It didn’t take long for House Republicans to start working on one of their biggest goals in 2011. Yesterday, the first full day of business for the Republican House, almost 50 Republicans and one Democrat added their names to a bill filed by Marsha Blackburn (R-TN) that would block the EPA from issuing any new regulations on greenhouse-gas emissions. Rep. Dan Boren of Oklahoma may not be the last Democrat in Congress to align himself with this effort, either:
Dozens of Republicans used the opening day of the new Congress on Wednesday to introduce legislation that would bar the Environmental Protection Agency from regulating greenhouse-gas emissions.
Rep. Marsha Blackburn (R-Tenn.), a member of the Energy and Commerce Committee, sponsored the bill. The measure’s 46 co-sponsors are all Republicans except for Rep. Dan Boren (D-Okla.). …

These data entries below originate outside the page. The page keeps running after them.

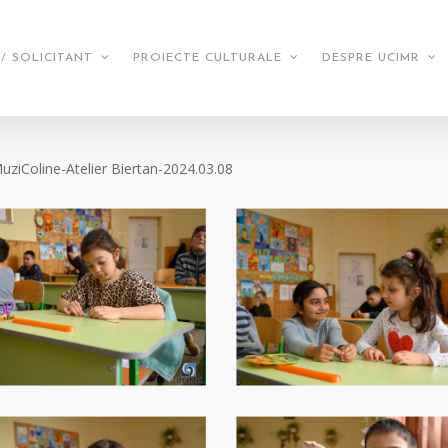
/ SOLICITANT
PROIECTE CULTURALE
DESPRE UCIMR
ziColine-Atelier Biertan-2024.03.08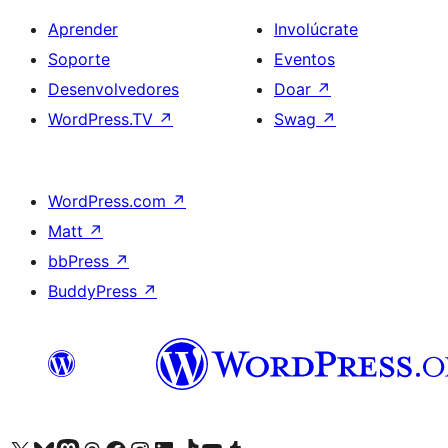
Aprender
Involúcrate
Soporte
Eventos
Desenvolvedores
Doar
↗
WordPress.TV
↗
Swag
↗
WordPress.com
↗
Matt
↗
bbPress
↗
BuddyPress
↗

The bill would amend the Clean Air Act to declare that greenhouse gases are not subject to the law, according to a brief description in the Congressional Record.
If skeptics think that this move will be strictly symbolic due to the Democratic majority in the Senate, don’t necessarily rush to that conclusion. Earlier this week, Jay Rockefeller announced his intention to reintroduce a two-year moratorium on EPA enforcement of the CAA in regard to greenhouse gas emissions:
Firing the first salvo in what is expected to be a top energy issue in the new Congress, Sen. John Rockefeller said Wednesday that he’s raring to go in his controversial bid to handcuff the Environmental Protection Agency’s climate regulations for two years.
The West Virginia Democrat told POLITICO that he’ll soon introduce the same piece of legislation he tried unsuccessfully to get a vote on throughout 2010. Rockefeller said he’d wanted to drop the bill at the start of the 112th Congress but was stymied by plans to spend the day debating changes to the Senate rules.
I spoke with Senator James Inhofe (R-OK) last month, perhaps the fiercest critic of the EPA and its attempt to regulate greenhouse gas emissions, who was less than impressed with Rockefeller’s earlier efforts. Rockefeller had opportunities to join Inhofe and others to put a halt to the EPA’s expansion of authority earlier and failed to act. Now, however, with the national mood swinging hard against increased regulation in general and perhaps the EPA in particular, it looks as though Rockefeller really feels a need to get ahead of the curve.
Of course, if Congress passes either a moratorium or a complete ban on enforcement, Barack Obama will almost certainly veto it. If he does, that will show Obama as isolated from the mainstream just when Obama will be trying to position himself once again as a post-partisan moderate for the next election.